Three Architecture Tips for Storage Environments Primed for AI/ML
Artificial intelligence has revolutionized the world around us, and its transformative impact stems from its ability to analyze vast amounts of data, learn from it and offer insights and automation capabilities. This data is often spread out in data warehouses, data lakes, the cloud and on-premises datacenters – ensuring critical information can be accessed and analyzed for today’s AI initiatives.
One of the effects of AI’s proliferation is the disruption of traditional business models. Organizations are increasingly relying on AI to enhance customer experiences, streamline operations and drive innovation. To maximize the benefits of AI, it’s crucial to adopt advanced storage architectures. NVMe over Fabrics (NVMe-oF) provides low-latency, high-throughput access needed for AI workloads, accelerating performance and reducing potential bottlenecks. Implementing disaggregated storage enables greater flexibility and enables scaling of storage and compute independently to maximize resource utilization. Businesses that fail to implement the most suitable architecture and integrate AI into their models risk falling behind in an increasingly data-driven world.
Considerations in Deploying Machine Learning Models
Organizations are under constant pressure to derive as much value out of their data as quickly as possible – yet, they must do so in a cost-efficient manner that doesn’t inhibit regular business operations. As a result, relying on commodity storage on premises or in the cloud isn’t as ideal anymore.
Organizations need to build high-performance, flexible and scalable compute environments that support the real-time processing needs of today’s AI workflows. Efficient purpose-built data storage is crucial in these use cases, and organizations should make considerations for data volume, velocity, variety and veracity.
Organizations are now able to build public cloud-like infrastructures in on-premises datacenters that give them the flexibility and scalability of the cloud with the control and cost efficiency of private infrastructure. Architected correctly, these environments can provide more bang for the buck – providing a much more efficient way of supporting the high-performance, highly-scalable requirements of storage environments primed for AI applications. In fact, repatriating your AI/ML datasets to on-premises datacenters from the cloud may be an ideal option for organizations operating within certain performance or cost limits.
Building an On-Premises Storage Environment for AI Applications
Organizations can build powerful storage environments that have the flexibility and scale of the public cloud, but the manageability and consistency of private infrastructures. Here are three things to consider when building on-premises storage environments, ideally suited to the needs of today’s AI/ML powered world:
- Server Selection: AI applications require significant compute resources to process and analyze ML data sets quickly and efficiently, making the selection of a suitable server architecture absolutely critical. Most important, however, is the ability to scale GPU resources without creating a bottleneck in the system.
- High-Performance Storage Networking: It’s also important to include high-performance storage networking that has the capability to not only meet (and exceed) the ever-increasing performance demands of GPUs, but also to provide scalable capacity and throughput to meet learning model data set sizes and performance demands. Storage solutions that can take advantage of direct path technology enable direct GPU to storage communication and in doing so, bypass the CPU to enhance data transfer speeds, reduce latency and improve utilization.
- Based on Open Standards: Finally, solutions should be hardware and protocol agnostic, providing multiple ways to connect to the server and storage to the network.
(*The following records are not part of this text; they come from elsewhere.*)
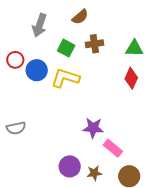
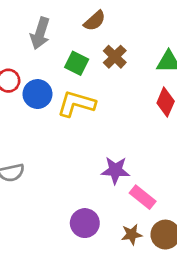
brown cross: (94, 44) -> (115, 57), turned -36
brown star: (94, 173) -> (132, 234), moved

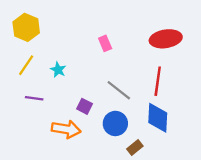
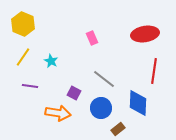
red line: (158, 81) -> (154, 71), moved

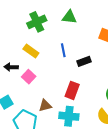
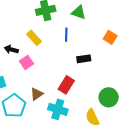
blue line: (63, 50) -> (66, 35), moved
brown triangle: (45, 106) -> (37, 94), turned -32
The interoperability of your infrastructure will go a long way toward building a flexible environment primed for AI applications.
Building a New Architecture
Building public cloud-like infrastructures on-premises may provide a solid option – giving organizations the flexibility and scalability of the cloud with the control and cost efficiency of private infrastructure. However, it’s important that the right storage architecture decisions are being made with AI considerations in mind – providing the right combination of compute power and storage capacity that AI applications need to move at the speed of business.
One way to ensure proper resource allocation and reduce bottlenecks is through storage disaggregation. Independently scaling storage allows for GPU saturation, which can otherwise be challenging in many AI/ML workloads using hyperconverged solutions. This means that storage can be efficiently scaled without compromising performance.
Niall MacLeod is the director of applications engineering for Western Digital storage platforms. He specializes in disaggregated storage using NVMe over Fabrics (NVMe-oF) architectures for machine learning and AI workloads.